## Activity:
Go line by line through the entries below and copy those containing the string "Hilfe".

^^^^^^^^

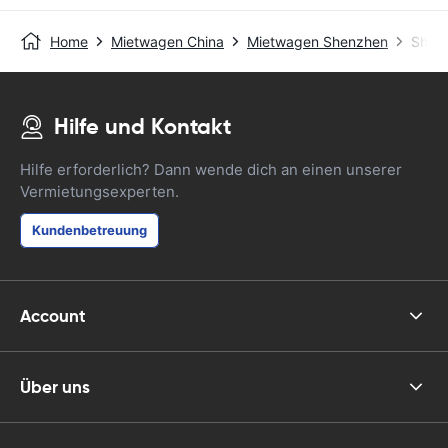
Home
Mietwagen China
Mietwagen Shenzhen
Shenz
Hilfe und Kontakt
Hilfe erforderlich? Dann wende dich an einen unserer
Vermietungsexperten.
Kundenbetreuung
Account
Über uns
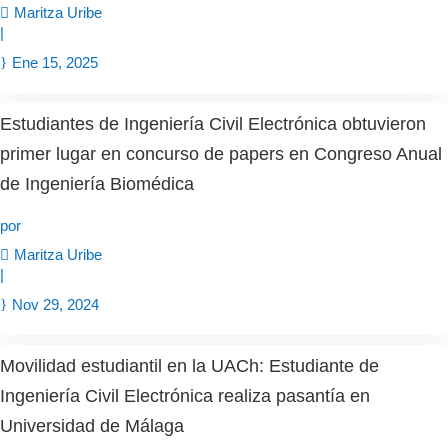
Maritza Uribe
|
Ene 15, 2025
Estudiantes de Ingeniería Civil Electrónica obtuvieron
primer lugar en concurso de papers en Congreso Anual
de Ingeniería Biomédica
por
Maritza Uribe
|
Nov 29, 2024
Movilidad estudiantil en la UACh: Estudiante de
Ingeniería Civil Electrónica realiza pasantía en
Universidad de Málaga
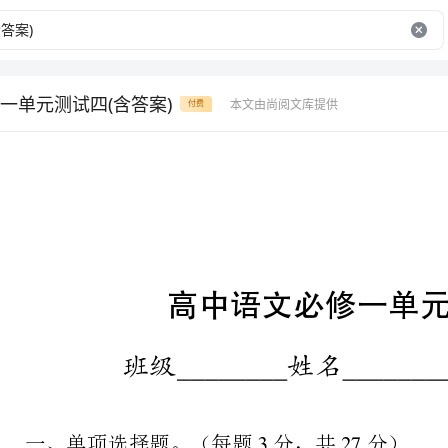
一单元测试四(含答案)
本文由尚阅文库提供
付费
高中语文必修一单元测试四
班级姓名成绩
327
一、单项选择题。（每题分，共分）
下列词语中加点字的读音，完全正确的一组是（）
A.旗帜(zhì)掩映(yìng)拓(tuó)展世人瞩目(zhǔ)
B.囚徒(qiū)凝重(zhòng)沼泽(zhǎo)婆娑起舞(suō)
C.祷告(dǎo)雏菊(chú)停泊(bó)冉冉升起(rǎn)
D.陈迹(jì)接载(zǎi)噩梦(è)交接仪式(yì)
1答案简析：A拓(tuó)应为tuòB囚：qiū应为qiúD仪:yì应为yí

^^^^^^^^

## Exercise response:
Hilfe und Kontakt
Hilfe erforderlich? Dann wende dich an einen unserer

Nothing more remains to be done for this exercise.